In a wild moment of body possession, Evelyn’s husband from another reality corners her and tells her that she’s needed to save all of existence. Her life suddenly has something more dire and exciting than making sure she won’t be audited. As it turns out, there’s some multiverse menace terrorizing and destroying various universes. Many Evelyns have tried and failed to stop her. It initially seems like this Evelyn won’t fair much better, as she is openly referred to as the worst possible version of herself throughout the multiverse. But her unfortunate situation might just make her the one to fight back against the end of all things.

The film is broken into three parts based on the title. Throughout all of them is a great deal of focus on omnipresence, being aware of all things and possibilities. Evelyn discovers an ability to tap into multiple versions of herself that have different skills. In another reality, she didn’t marry her husband and ended up studying martial arts to become a big star. Another reality has her becoming a chef with exceptional skills. She can tap into all of this if she’s willing to go outside her mundane life. She literally has to do something unexpected and random to throw off her own timeline and draw from another. It’s a method that is both hilarious in the absurd and free in the sense of Evelyn becoming more comfortable with herself beyond social norms.

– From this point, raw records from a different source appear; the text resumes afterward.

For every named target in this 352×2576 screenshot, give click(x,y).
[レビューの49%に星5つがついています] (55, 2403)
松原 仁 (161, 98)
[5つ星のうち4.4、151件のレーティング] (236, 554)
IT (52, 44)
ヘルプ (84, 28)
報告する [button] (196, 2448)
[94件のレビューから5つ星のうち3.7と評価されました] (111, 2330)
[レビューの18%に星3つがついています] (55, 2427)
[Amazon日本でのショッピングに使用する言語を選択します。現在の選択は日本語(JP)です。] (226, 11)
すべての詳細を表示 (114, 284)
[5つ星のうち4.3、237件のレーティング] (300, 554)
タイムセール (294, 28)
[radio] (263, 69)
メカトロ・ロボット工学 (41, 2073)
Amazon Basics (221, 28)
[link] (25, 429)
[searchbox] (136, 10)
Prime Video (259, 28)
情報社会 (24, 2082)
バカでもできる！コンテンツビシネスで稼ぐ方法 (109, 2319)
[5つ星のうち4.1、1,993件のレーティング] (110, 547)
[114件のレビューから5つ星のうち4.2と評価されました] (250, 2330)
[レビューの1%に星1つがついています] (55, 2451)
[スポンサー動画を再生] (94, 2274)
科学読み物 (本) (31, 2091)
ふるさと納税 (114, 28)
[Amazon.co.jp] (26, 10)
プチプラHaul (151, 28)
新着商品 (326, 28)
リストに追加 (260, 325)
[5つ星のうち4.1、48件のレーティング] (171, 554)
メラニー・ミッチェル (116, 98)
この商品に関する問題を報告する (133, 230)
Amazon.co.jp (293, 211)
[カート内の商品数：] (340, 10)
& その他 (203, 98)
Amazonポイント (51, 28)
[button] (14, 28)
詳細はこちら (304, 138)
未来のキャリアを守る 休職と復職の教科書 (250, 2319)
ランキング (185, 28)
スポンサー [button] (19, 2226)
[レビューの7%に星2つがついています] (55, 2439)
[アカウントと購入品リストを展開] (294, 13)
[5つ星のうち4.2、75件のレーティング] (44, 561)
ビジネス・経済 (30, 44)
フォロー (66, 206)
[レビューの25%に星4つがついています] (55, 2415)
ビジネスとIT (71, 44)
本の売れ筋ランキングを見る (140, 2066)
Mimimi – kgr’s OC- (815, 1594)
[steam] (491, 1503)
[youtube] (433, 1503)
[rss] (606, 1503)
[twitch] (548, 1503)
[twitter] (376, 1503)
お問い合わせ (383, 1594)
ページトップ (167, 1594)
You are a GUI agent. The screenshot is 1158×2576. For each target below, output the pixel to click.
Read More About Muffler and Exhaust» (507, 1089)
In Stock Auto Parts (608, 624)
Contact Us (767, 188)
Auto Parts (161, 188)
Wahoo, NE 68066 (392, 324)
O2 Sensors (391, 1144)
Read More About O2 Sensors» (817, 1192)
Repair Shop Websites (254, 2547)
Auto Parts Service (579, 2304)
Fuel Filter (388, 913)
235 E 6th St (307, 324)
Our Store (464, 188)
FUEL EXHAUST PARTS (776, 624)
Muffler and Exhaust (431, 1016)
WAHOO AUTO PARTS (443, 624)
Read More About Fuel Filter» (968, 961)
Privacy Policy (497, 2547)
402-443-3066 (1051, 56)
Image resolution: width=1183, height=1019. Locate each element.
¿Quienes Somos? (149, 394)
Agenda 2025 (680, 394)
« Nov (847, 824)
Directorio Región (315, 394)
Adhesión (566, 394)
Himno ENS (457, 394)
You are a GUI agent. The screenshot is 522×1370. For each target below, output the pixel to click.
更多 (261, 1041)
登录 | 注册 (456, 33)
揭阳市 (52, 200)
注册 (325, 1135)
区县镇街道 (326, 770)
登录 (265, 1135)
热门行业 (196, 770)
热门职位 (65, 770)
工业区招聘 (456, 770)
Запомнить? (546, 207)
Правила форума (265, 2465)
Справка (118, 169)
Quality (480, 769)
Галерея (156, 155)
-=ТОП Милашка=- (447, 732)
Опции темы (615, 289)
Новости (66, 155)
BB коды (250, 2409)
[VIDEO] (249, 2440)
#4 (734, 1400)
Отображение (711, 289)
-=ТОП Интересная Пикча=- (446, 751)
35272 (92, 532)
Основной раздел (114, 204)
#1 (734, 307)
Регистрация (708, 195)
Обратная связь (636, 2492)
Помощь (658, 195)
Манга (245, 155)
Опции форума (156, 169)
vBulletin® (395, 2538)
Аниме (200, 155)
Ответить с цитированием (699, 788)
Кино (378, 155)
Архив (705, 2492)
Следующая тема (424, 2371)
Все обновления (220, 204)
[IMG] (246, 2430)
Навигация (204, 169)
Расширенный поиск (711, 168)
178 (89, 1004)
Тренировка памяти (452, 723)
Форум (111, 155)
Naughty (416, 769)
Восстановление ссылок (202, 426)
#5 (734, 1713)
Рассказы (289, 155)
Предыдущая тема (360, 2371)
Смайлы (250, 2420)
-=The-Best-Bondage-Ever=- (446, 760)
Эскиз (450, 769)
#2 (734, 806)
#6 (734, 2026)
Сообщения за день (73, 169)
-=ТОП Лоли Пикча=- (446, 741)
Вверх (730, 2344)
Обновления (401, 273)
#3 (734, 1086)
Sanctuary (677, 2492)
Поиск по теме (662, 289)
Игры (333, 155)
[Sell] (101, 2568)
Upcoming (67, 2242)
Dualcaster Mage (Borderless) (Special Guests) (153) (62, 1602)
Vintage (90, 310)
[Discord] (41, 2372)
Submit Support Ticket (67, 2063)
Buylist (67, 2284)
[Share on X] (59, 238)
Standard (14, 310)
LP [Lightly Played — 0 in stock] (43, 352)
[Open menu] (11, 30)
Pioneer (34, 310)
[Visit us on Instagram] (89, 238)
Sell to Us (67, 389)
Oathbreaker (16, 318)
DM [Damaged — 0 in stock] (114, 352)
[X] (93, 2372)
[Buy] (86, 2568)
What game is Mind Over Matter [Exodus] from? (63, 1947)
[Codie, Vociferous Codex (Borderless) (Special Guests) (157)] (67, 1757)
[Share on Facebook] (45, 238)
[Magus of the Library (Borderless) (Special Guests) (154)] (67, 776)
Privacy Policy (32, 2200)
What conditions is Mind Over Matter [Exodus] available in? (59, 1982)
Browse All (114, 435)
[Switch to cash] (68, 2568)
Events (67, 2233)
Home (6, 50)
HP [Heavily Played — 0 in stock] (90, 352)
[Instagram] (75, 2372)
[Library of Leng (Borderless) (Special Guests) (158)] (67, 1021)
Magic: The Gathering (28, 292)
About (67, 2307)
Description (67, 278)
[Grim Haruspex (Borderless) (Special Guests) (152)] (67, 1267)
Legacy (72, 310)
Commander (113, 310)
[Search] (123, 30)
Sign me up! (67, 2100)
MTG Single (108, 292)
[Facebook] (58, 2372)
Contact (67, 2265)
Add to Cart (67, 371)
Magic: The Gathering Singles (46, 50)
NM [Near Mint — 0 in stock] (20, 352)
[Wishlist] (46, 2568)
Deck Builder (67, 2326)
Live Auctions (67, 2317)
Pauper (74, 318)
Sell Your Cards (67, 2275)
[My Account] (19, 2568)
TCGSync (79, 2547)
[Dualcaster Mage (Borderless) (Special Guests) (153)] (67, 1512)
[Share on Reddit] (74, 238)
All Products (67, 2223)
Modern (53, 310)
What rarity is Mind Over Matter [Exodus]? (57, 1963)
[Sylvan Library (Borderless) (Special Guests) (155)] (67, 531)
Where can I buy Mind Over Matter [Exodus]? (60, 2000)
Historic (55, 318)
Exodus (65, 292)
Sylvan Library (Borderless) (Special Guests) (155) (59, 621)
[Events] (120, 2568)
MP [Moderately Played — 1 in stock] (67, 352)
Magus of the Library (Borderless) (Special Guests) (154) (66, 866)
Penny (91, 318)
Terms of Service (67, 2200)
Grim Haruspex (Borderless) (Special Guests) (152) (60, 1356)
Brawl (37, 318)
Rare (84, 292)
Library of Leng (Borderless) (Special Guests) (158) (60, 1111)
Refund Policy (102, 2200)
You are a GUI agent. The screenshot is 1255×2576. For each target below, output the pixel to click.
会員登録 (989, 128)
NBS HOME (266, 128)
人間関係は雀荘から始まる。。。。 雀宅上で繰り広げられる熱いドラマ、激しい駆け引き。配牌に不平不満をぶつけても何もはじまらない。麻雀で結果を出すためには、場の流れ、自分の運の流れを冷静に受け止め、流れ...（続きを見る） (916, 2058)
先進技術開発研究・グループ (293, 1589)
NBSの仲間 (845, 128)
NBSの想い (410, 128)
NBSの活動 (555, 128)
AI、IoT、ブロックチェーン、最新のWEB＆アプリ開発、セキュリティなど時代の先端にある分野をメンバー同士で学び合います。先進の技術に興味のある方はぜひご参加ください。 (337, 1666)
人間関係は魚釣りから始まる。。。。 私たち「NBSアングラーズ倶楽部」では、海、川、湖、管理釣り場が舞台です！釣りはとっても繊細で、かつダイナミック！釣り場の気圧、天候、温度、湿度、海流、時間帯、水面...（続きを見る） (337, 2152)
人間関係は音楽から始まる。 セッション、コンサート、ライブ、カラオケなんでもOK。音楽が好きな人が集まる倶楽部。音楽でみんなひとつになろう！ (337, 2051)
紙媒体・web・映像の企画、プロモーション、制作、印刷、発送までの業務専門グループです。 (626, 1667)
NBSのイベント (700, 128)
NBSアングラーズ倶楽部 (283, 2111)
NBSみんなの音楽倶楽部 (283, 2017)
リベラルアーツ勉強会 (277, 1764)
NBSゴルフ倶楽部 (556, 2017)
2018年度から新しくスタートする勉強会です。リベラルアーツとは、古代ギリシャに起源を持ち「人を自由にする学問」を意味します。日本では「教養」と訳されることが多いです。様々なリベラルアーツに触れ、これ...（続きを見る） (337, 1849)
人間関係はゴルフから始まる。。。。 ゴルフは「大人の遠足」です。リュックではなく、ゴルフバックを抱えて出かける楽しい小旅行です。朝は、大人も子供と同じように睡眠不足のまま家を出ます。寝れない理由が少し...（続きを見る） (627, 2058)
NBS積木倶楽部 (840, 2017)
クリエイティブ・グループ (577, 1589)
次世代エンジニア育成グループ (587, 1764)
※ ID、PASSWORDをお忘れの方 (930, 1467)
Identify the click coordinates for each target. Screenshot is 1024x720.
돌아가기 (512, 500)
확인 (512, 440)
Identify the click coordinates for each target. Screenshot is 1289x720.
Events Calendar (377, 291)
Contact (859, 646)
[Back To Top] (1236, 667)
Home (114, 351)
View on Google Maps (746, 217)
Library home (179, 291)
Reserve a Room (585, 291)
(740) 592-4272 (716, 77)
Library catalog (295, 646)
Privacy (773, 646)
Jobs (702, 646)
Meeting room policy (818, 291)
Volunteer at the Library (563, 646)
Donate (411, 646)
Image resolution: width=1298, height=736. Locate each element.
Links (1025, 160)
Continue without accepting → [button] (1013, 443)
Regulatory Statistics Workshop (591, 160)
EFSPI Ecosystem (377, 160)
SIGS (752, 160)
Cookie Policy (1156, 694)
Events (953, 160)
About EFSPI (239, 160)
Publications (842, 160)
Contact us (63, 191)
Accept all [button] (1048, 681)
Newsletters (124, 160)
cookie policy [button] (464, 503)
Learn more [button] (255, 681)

The film is packed with so many surreal sequences that assault the screen in fast succession. One scene you’re watching someone engage in combat with a fanny pack and the next you’re watching people with hot dog fingers engage in sex. One scene could be a heartfelt connection between mother and daughter and the next involves a puppeteering raccoon. It’s all very trippy yet it all connects in a fantastically philosophical tale of finding worth in the world.

Yeoh brings her A-game for this role where she plays everything from an overworked mother to a master of kung-fu to an electrifying actor. She is so much fun to watch as a fish-out-of-water character who not only finds a way to swim but makes the world a better place for everybody. Stephanie Hsu brings a lot of sass and grit to her role as the rebellious woman who finds a certain peace in nihilism for a fruitless future. Ke Huy Quan also deserves a lot of credit for making fast transformations from meek to magnificent, pulling a Superman-style switch when he finds himself jumping between universes and bodies. Jamie Lee Curtis makes quite the transformation as well by melting into the role of a middle-aged woman who you wouldn’t suspect could deliver fast and furious punches (you won’t even believe the other role she plays). And, wow, James Hong still can act like a pro in his 90s, going from feeble grandpa to mech-suited warrior with ease.

The film nearly becomes a blur of surreality and serenity, trying to find some meaning in the chaos of it all. It does lavish in that whirlwind of special effects which create a wild world where anything is possible. Anybody could turn into anything at any moment, where cops become wrestlers and office clerks become vicious ninja assassins. The unpredictable nature manages to keep pace with the audience so that vividly bizarre nature never loses its effect. Just when you think you’ve seen it all, there are some surprisingly touching moments where two rocks talk to each other in a world without humans.

Perhaps the film is best summed up by its major MacGuffin of a bagel. An everything bagel containing everything and ultimately nothing. It’s an absurd sight when you witness this dangerous bread of unknown materials but it also represents a desire to end it all. Evelyn tries to prevent the total destruction of all things by essentially convincing someone not to throw their entire existence away by submitting to a bagel. For as comical as that sounds, it’s a surprisingly heartfelt mission that always feels earnest.

Calling a film like Everything Everywhere All At Once a weird movie is a massive understatement. Even calling it a transcendent work of sci-fi cinema doesn’t do it justice. This is one of those films that is guaranteed to warrant multiple viewings to catch every little detail and observe the grander philosophical implications. The love I have for this film can’t be overstated as one of the most perfect movies for merging sci-fi silliness with existential reflection. What a masterpiece of a movie!